The mysteries are first-rate because it took me watching a few times through the series to finally remember whodunit in most of the episodes, but-- as usual-- it's not just the plots that are important to me, the characters have to be just right.

Lewis has a strong supporting cast, like Dr. Laura Hobson (Clare Holman). She's the perfect blend of knowledge, dedication, tenacity, and humor-- and she plays well against Lewis and Hathaway. She even gets a share of the spotlight from time to time. 

I also like Chief Superintendent Jean Innocent (Rebecca Front). Like Hobson, Innocent can more than hold her own against the two male leads. Innocent (wonderful name for a copper!) can be quite helpful when need be, and her sometimes caustic wit makes me laugh.

One of the things I often wonder when watching Hobson and Innocent is... how would Morse have reacted to having two women in such positions of authority?

Stories, music, cinematography, actors... as far as I'm concerned, Lewis has it all. Perhaps that's why it's one of the very few television series that I'm happy to watch again and again.

How many of you have watched this series? How many of you have watched Inspector Morse? Which do you prefer?  Questions, questions-- I must be watching a mystery!



  1. What beautiful, beautiful finished products, Cathy! You've really got talent! And as for Lewis, it's one of those few cases (in my opinion) where the continuation (not sure I'd really call it a spin-off) is of the same calibre as the original.

    1. I wouldn't call it a spin-off either, and I even think it's like The Godfather Part II-- better than the original (although Morse fans may disown me for saying that)!

  2. I've seen some episodes of Inspector Lewis--Dad always had something recorded for us to watch with us when we came to dinner. I thought they were good. Haven't seen any Morse, as far as I know, so I can't answer the other part of your question.

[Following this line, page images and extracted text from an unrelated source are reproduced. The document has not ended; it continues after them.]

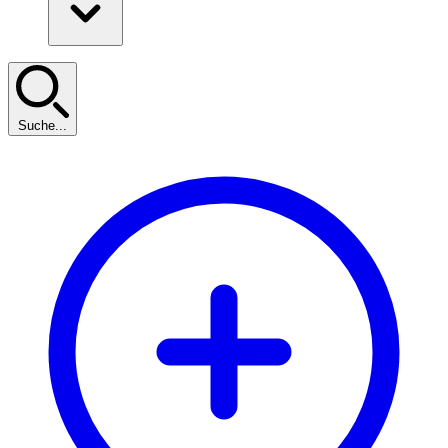
Suche...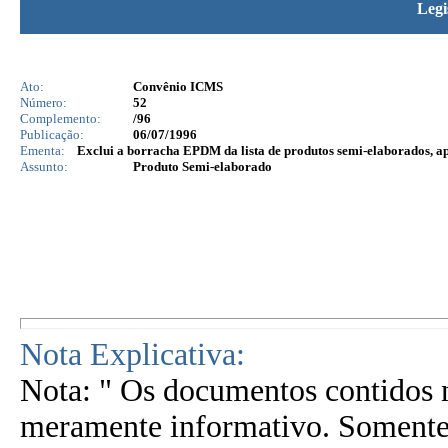
Legi
Ato:
Convênio ICMS
Número:
52
Complemento:
/96
Publicação:
06/07/1996
Ementa:
Exclui a borracha EPDM da lista de produtos semi-elaborados, a
Assunto:
Produto Semi-elaborado
Nota Explicativa:
Nota: " Os documentos contidos n
meramente informativo. Somente 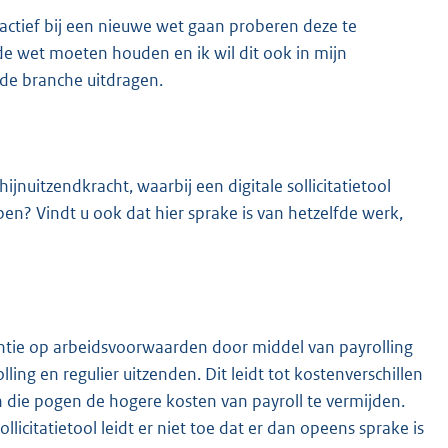
ij actief bij een nieuwe wet gaan proberen deze te
de wet moeten houden en ik wil dit ook in mijn
 de branche uitdragen.
jnuitzendkracht, waarbij een digitale sollicitatietool
n? Vindt u ook dat hier sprake is van hetzelfde werk,
ntie op arbeidsvoorwaarden door middel van payrolling
ng en regulier uitzenden. Dit leidt tot kostenverschillen
jn die pogen de hogere kosten van payroll te vermijden.
licitatietool leidt er niet toe dat er dan opeens sprake is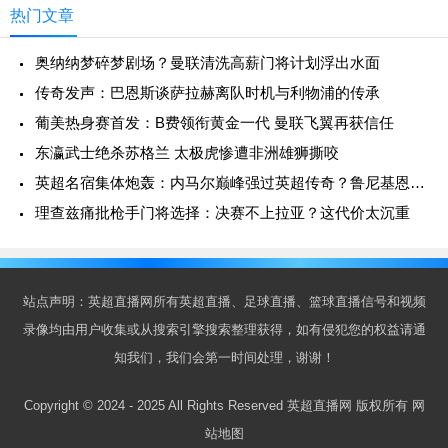
热门文章
奥纳纳梦碎梦剧场？曼联清洗高薪门将计划浮出水面
传奇发声：巴恩斯谈萨拉赫离队时机与利物浦的传承
葡美热身赛首发：B费领衔黄金一代 曼联飞翼再获信任
东瀛武士绝杀苏格兰 太极虎惨遭非洲雄狮撕咬
英超名宿集体炮轰：内马尔巅峰强过英超传奇？鲁尼基恩不留情面
理查兹痛批枪手门将选择：决赛不上拉亚？这代价太沉重
站点声明：英超直播网所有英超直播、足球直播、篮球直播信号和视频
录像均由用户收集或从搜索引擎搜索整理获得，如有侵犯您的权益请通
知我们，我们会第一时间处理，谢谢！
Copyright © 2024 - 2025 All Rights Reserved 英超直播网 版权所有
网
站地图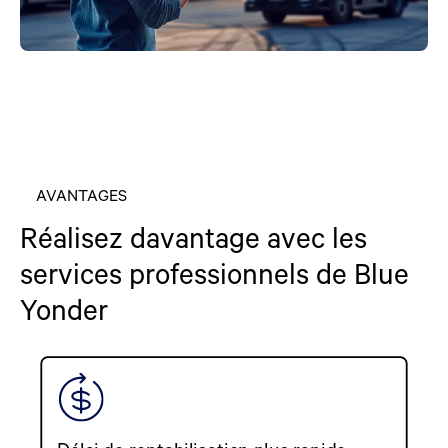
AVANTAGES
Réalisez davantage avec les
services professionnels de Blue
Yonder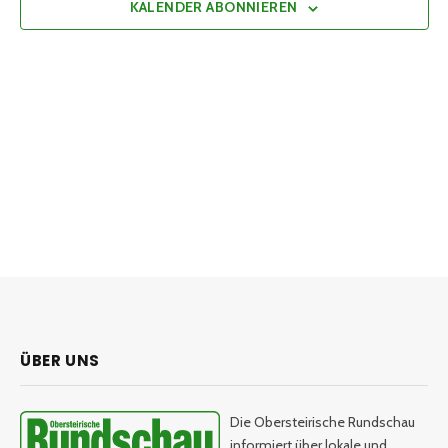
KALENDER ABONNIEREN
ÜBER UNS
Die Obersteirische Rundschau
informiert über lokale und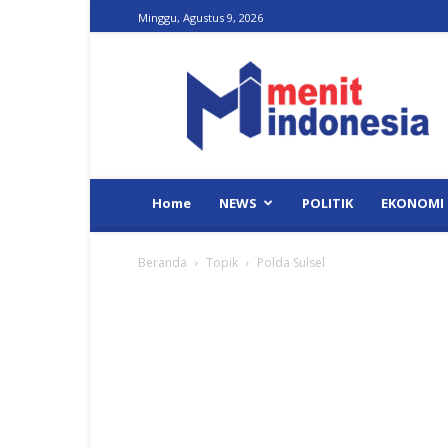
Minggu, Agustus 9, 2026
Menit
Indonesia
Home
NEWS
POLITIK
EKONOMI
Beranda
Topik
Polda Sulsel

    1. And here I sit with the entire collection of Morse episodes on DVD!

  3. Lovely knitting. Some friends will be warm and toasty in the coming winters.

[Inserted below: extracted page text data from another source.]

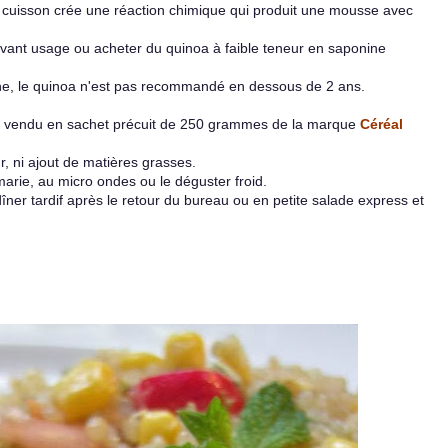
e cuisson crée une réaction chimique qui produit une mousse avec
s avant usage ou acheter du quinoa à faible teneur en saponine
ine, le quinoa n'est pas recommandé en dessous de 2 ans.
bio vendu en sachet précuit de 250 grammes de la marque
Céréal
ur, ni ajout de matières grasses.
arie, au micro ondes ou le déguster froid.
dîner tardif après le retour du bureau ou en petite salade express et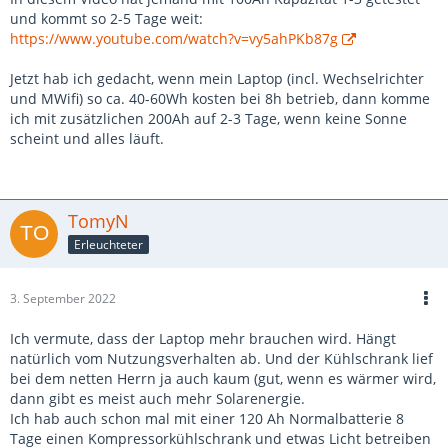
und kommt so 2-5 Tage weit:
https://www.youtube.com/watch?v=vy5ahPKb87g
Jetzt hab ich gedacht, wenn mein Laptop (incl. Wechselrichter
und MWifi) so ca. 40-60Wh kosten bei 8h betrieb, dann komme
ich mit zusätzlichen 200Ah auf 2-3 Tage, wenn keine Sonne
scheint und alles läuft.
TomyN
Erleuchteter
3. September 2022
Ich vermute, dass der Laptop mehr brauchen wird. Hängt
natürlich vom Nutzungsverhalten ab. Und der Kühlschrank lief
bei dem netten Herrn ja auch kaum (gut, wenn es wärmer wird,
dann gibt es meist auch mehr Solarenergie.
Ich hab auch schon mal mit einer 120 Ah Normalbatterie 8
Tage einen Kompressorkühlschrank und etwas Licht betreiben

    I like Inspector Lewis. My favorite detective of the BBC classic series in Inspector Foyle played by Michael Kitchen, but I enjoy Lewis, too.

    1. I really enjoy Foyle's War, too.

  4. Bear with me... it's going to sound like I'm talking to myself, but I'm not. I am merely passing along a comment from a reader who has problems posting them on my blog. Here we go:

    "Once again I quite agree with you - this time about Inspector Lewis. However!! Do not overlook the "earlier" Morse series: Endeavour. Also quite well done. And again the theme music is the same as Morse.

    And now to be completely different - what do you think of the Midsomer Murder series?

    I like them well enough - BUT - there are so many murders for such a little town (and nearby towns) that it is a wonder there are any citizens left!


    1. Reta, I was thinking about writing a post that features "Endeavour." If I'm not mistaken, Denis and I got to watch the second season of it while we were in the UK. Very well done!

      As far as "Midsomer Murder," I have mixed views. I enjoyed several character details in Caroline Graham's books that-- for some reason-- were left out in the TV series. However, I did enjoy most of the series when John Nettles was DCI Tom Barnaby.

      But the last couple of Nettles' seasons seemed to limp along a bit, probably because Nettles was tired of being Barnaby.

      I have nothing against Neil Dudgeon as DCI John Barnaby, but the stories don't have much new in them at all. I have to admit that now I'm watching them due to a sense of loyalty and because I do love seeing which gorgeous little village they've filmed in next.